Two masked men started a home invasion in Bradenton, Florida. One man stopped it, another man died, and the third man will face felony murder charges. As Bradenton's sheriff declared yesterday, the lesson from all of this is ... don't rob people in the Sunshine State, lest ye 'find out.'
Sheriff Rick Wells told the media that this was a case of self-defense and praised the homeowner for protecting his home and his family. "This is the state of Florida," an emotional Wells said at a press conference. "If you want to break into someone's home, you should expect to be shot":
Unless other facts come to light, this looks like a classic case of justifiable homicide in self-defense:
The couple had been enjoying their night at home when the husband got an alert from home security cameras about motion detected on the side of the house. As he checked the cameras, Wells said the homeowner saw two masked men outside trying to break in.
He reportedly told his wife to get to a safe place and grabbed his gun before going to a spare bedroom/office where he was “immediately” confronted by one of the masked invaders.
The homeowner fired his weapon at least three times, hitting the masked man who was already inside the house. The other masked invader, who deputies later identified as 39-year-old Michel Soto-Mella from Chile, was climbing through the window but then quickly backed out of the house and ran away, Wells said.
Soto-Mella was later found by sheriff’s K-9s and deputies just a few blocks from the crime scene and was arrested. Wells said the sheriff's office is working with Border Patrol because Soto-Mella reportedly entered the country in California from Chile and was given a 90-day visa that has since expired.
Bear in mind that some states do not necessarily allow for lethal force in self-defense even inside the home just for intrusion only. Their statutes may require a separate element of threat to bodily harm, while others may require an attempt to retreat first -- even in the home. (Good luck prosecuting such cases where a break-in takes place without those other elements, though. Jurors will almost certainly put themselves in that position and find reasonable doubt, if not outright rejection of an indictment.)
Florida is not one of those states, of course. The Florida statute on lethal self-defense explicitly states that there is no duty to retreat from anywhere a person has a legal right to be.
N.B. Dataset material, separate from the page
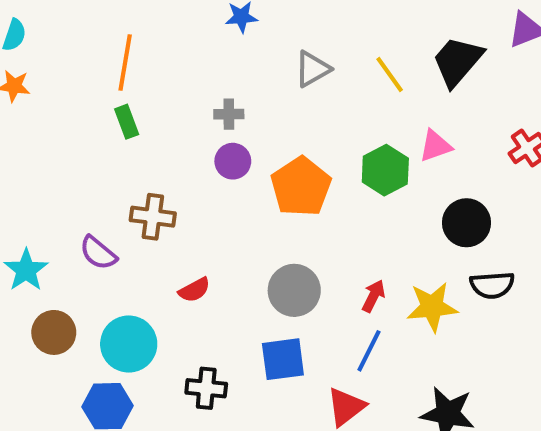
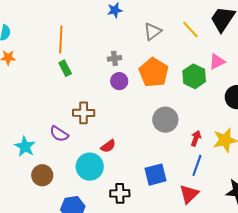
orange pentagon: (301, 187) -> (154, 72), moved
gray circle: (294, 290) -> (165, 120), moved
cyan circle: (129, 344) -> (90, 167), moved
Where a reasonable fear of either imminent death, great bodily harm, or "the imminent commission of a forcible felony" is present, lethal force can be used in self-defense.
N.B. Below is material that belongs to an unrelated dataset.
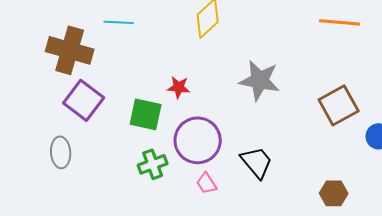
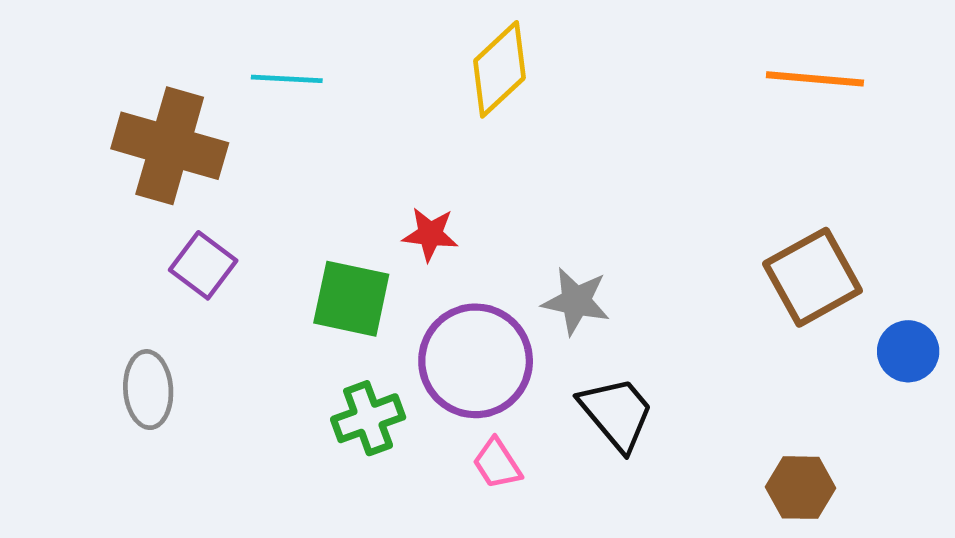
gray star: (260, 80) -> (576, 301), moved, size x0.7
purple square: (84, 100) -> (203, 265), size x0.7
Two men breaking into an occupied house wearing masks? Find me a person who wouldn't fear "the imminent commission of a forcible felony," not to mention the death and great bodily harm possibilities. It doesn't matter what the perps intended -- only whether the victims had a reasonable fear of any one of those outcomes. It doesn't even matter in a legal sense for this question whether the perps themselves were armed, although apparently these perps were.
However, that matters for what happens next. If the sheriff says this is justifiable homicide, then who's looking at murder charges? The perp who got away. Like many states, Florida holds anyone participating in the commission of a felony criminally responsible for any death that takes place during the crime. As Soto-Mella is about to find out, that even includes your partner when a victim kills him in self-defense:
Soto-Mella has been charged with armed burglary, but additional charges are pending.
Detectives could charge him with felony murder, since his accomplice died while carrying out a crime.
During his hearing, Soto-Mella insisted that he wasn't armed, a declaration that the judge rejected as irrelevant at the arraignment. (That's an argument for trial.) Here too, though, it doesn't matter whether Soto-Mella himself had a weapon. If Flores-Toledo had a weapon, then both of them are subject to prosecution for armed robbery -- and since that's a felony, it would also make it a murder case against the guy who ran away. Prosecutors haven't added the charge yet, but they have plenty of reasons to do so, especially to deter such criminals from showing up in Florida in the first place.
In other words, Soto-Mella's FA lasted for a few minutes. His FO will likely go on for the rest of his life. Maybe such criminals should avoid Florida, and I'd recommend staying out of Texas as well. Just sayin'.